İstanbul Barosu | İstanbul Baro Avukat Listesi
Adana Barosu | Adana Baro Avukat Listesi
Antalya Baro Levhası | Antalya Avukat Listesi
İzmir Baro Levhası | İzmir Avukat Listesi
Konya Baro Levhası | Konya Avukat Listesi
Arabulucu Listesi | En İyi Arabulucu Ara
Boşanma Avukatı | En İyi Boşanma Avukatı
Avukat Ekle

* * *

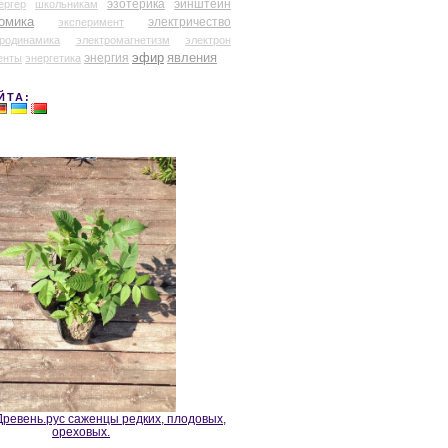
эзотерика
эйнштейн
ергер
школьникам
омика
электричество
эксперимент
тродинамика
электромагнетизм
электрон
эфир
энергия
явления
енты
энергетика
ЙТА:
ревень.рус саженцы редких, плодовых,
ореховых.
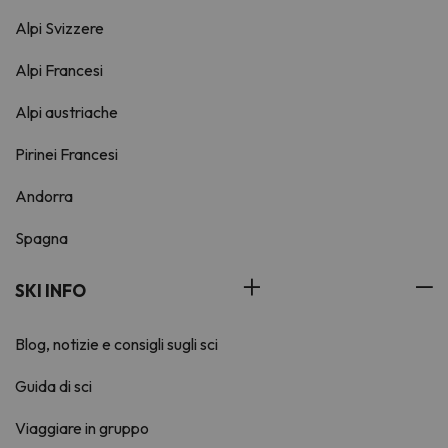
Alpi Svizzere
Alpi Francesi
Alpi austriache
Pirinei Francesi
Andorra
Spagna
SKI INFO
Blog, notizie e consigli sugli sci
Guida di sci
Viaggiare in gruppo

YOUR TASK: Show me all lines in the records that contain "Listesi".

ANSWER SPACE:
İstanbul Barosu | İstanbul Baro Avukat Listesi
Adana Barosu | Adana Baro Avukat Listesi
Antalya Baro Levhası | Antalya Avukat Listesi
İzmir Baro Levhası | İzmir Avukat Listesi
Konya Baro Levhası | Konya Avukat Listesi
Arabulucu Listesi | En İyi Arabulucu Ara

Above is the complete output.